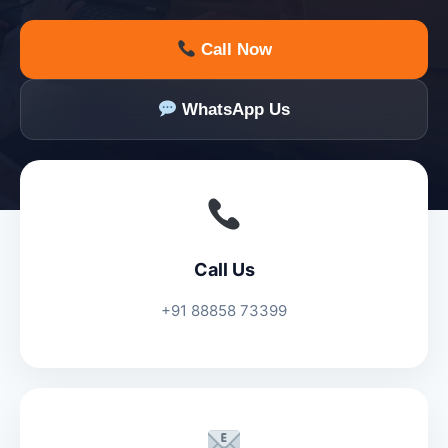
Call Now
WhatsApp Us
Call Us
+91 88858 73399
==
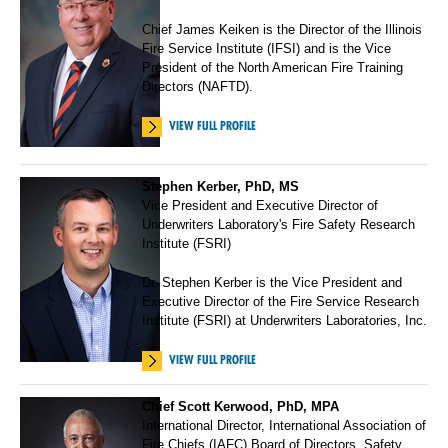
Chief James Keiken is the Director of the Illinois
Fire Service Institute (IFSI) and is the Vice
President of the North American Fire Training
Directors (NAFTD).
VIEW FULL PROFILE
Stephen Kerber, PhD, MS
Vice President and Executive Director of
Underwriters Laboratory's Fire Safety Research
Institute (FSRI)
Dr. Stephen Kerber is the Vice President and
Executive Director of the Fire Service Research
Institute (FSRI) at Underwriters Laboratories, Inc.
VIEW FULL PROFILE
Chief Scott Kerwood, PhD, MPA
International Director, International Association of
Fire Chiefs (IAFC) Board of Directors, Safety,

EXERCISE AIM: Give only the number of lines in the material above that include the word "Directors".

EXERCISE OUTPUT: 2